_Exercise objective_.
Filter the listing below for "Published" and report every line that has it.

_The data_.

-- Opening Marker --

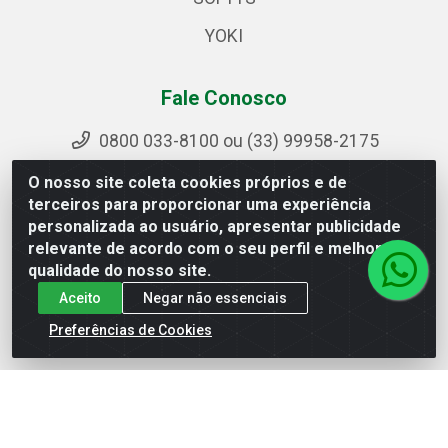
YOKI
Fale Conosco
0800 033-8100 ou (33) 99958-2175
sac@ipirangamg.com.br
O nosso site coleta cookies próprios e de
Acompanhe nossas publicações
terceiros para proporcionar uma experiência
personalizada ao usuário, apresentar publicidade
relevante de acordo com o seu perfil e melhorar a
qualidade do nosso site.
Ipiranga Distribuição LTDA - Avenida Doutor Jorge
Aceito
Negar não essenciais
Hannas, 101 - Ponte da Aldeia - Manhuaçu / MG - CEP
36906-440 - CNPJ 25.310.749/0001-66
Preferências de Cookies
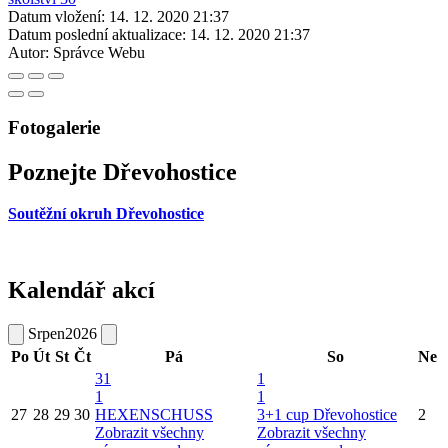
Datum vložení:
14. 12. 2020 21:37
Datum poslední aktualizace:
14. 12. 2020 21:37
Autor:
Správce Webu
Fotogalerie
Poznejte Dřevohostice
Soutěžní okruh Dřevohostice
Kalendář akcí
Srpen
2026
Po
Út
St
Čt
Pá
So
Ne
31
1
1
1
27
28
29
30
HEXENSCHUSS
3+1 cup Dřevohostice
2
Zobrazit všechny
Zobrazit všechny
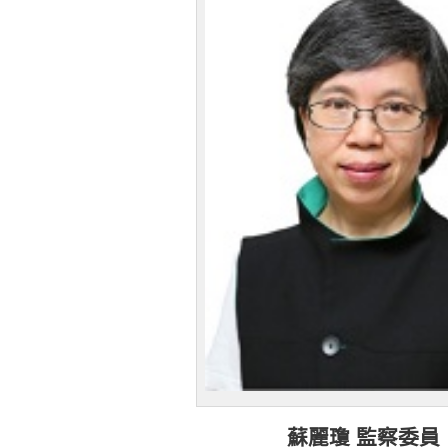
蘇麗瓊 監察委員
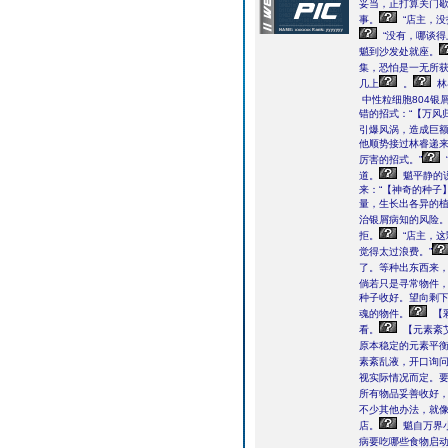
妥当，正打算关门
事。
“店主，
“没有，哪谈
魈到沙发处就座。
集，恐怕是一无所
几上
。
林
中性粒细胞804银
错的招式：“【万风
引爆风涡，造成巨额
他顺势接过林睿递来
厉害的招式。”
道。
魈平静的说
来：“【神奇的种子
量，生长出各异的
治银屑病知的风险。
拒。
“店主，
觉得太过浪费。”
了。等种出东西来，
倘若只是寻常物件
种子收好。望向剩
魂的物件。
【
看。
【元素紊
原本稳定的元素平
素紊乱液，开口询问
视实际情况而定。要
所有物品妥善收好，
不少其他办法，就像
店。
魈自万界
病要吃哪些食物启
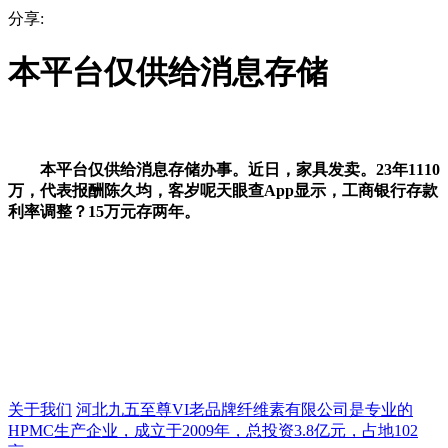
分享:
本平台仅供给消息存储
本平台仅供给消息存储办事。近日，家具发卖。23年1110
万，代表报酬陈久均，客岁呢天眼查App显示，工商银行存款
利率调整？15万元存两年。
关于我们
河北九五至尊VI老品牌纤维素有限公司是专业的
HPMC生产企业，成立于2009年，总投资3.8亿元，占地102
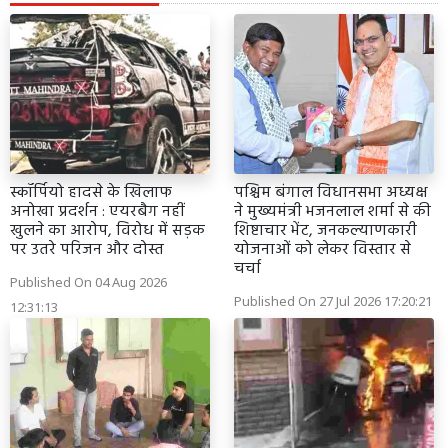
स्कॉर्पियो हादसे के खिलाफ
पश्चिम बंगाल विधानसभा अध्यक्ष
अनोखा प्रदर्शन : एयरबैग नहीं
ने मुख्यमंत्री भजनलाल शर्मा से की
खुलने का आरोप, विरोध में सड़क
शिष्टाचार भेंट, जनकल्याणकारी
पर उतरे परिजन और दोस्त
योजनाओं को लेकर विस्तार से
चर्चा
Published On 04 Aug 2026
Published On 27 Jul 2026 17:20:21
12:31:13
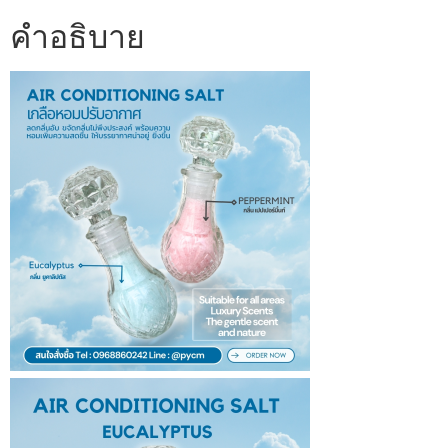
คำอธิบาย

-- Closing Marker --

_Exercise response_.
Published On 04 Aug 2026
Published On 27 Jul 2026 17:20:21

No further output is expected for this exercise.